PHP研究所から出ているこの四角い形のヨシタケシンスケ絵本はどれもおもしろい。「なつみはなんにでもなれる」「わたしのわごむはわたさない」「おしっこちょっぴりもれたろう」、そして今回の「あきらがあけてあげるから」。「おしっこ〜」をのぞいて「ななな」「わわわ」「あああ」と韻を踏んでるのは編集者の遊び心か。楽しい!

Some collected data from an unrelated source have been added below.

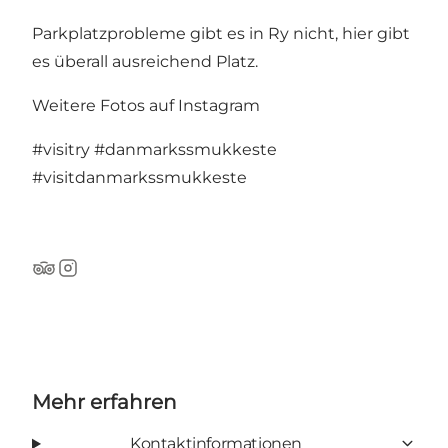
Parkplatzprobleme gibt es in Ry nicht, hier gibt
es überall ausreichend Platz.
Weitere Fotos auf Instagram
#visitry
#danmarkssmukkeste
#visitdanmarkssmukkeste
TripAdvisor
Instagram
Mehr erfahren
Kontaktinformationen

ヨシタケさんは自分のことを「すきま産業」と呼んでいて「絵本界でいろんなすきまを探しながらやらせていただいてます」(「MOE」2020年9月号)と語っているが、これもまさにすきま中のすきま、ちょっとすきま過ぎて「ううむ」と思ったりもするのだけど、やっぱりヨシタケワールドはおもしろい。こんなフレーズで始まる最初の見開き、
「くやしい。ボクはくやしい。」「ボクはチョコが食べたいんだけど、このふくろ、あけにくいんだよ。」
いろんなものをあけたいけれど、思うようにあけられないあきら、大きくなったら何でもあけられるようになりたいあきら、いやいやいや、その気持ちはよく分かる。途中、「カパッ」「ピリッ」「キャパッ」「バリッ」「ペクッ」などなどなど、いろんなものがあいていく描写が楽しい。さらに妄想?はエスカレートして「なんでもあけるやさん」として大活躍のあきら。ラストのおとうさんとの会話も見事に決まって、これもいろいろ楽しめるヨシタケ絵本の傑作!